Author | Umberto Eco |
---|---|
Translator | William Weaver |
Language | Italian |
Genre | Historical novel, speculative fiction |
Publisher | Bompiani (Italy) Secker & Warburg (UK) Harcourt (USA) |
Publication date | 2000 |
Publication place | Italy |
Published in English | 15 October 2002 |
Media type | Print (Hardcover, paperback) |
Pages | 528 pp (U.S. hardback edition) |
ISBN | 0-15-100690-3 (U.S. hardback edition) |
OCLC | 49002024 |
853/.914 21 | |
LC Class | PQ4865.C6 B3813 2002 |
Baudolino is a 2000 novel by Umberto Eco about the adventures of a man named Baudolino in the known and mythical Christian world of the 12th century.
Baudolino was translated into English in 2001 by William Weaver. The novel presented a number of particular difficulties in translation, not the least of which is that there are ten or so pages written in a made-up language that is a mixture of Latin, medieval Italian and other languages (intended to reconstruct how a barely-literate Italian peasant boy of the 12th century would have tried to write in the vernacular).
Saint Baudolino, a historically-attested hermit of the eighth century, is the Patron Saint of Alessandria, and thus it would be natural for a boy born there to bear his name.

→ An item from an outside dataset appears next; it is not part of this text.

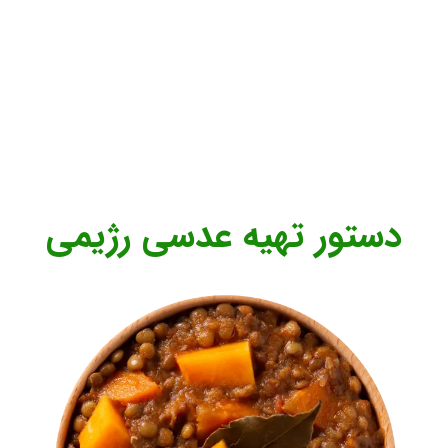
دستور تهیه عدسی رژیمی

In the year of 1204, Baudolino of Alessandria enters Constantinople, unaware of the Fourth Crusade that has thrown the city into chaos. In the confusion, he meets Niketas Choniates and saves his life. Niketas is amazed by his language genius, speaking many languages he has never heard, and Baudolino begins to recount his life story to Niketas.
His story begins in 1155, when Baudolino – a highly talented Italian peasant boy – is sold to and adopted by the emperor Frederick I. At court and on the battlefield, he is educated in reading and writing Latin and learns about the power struggles and battles of northern Italy at the time. He is sent to Paris to become a scholar.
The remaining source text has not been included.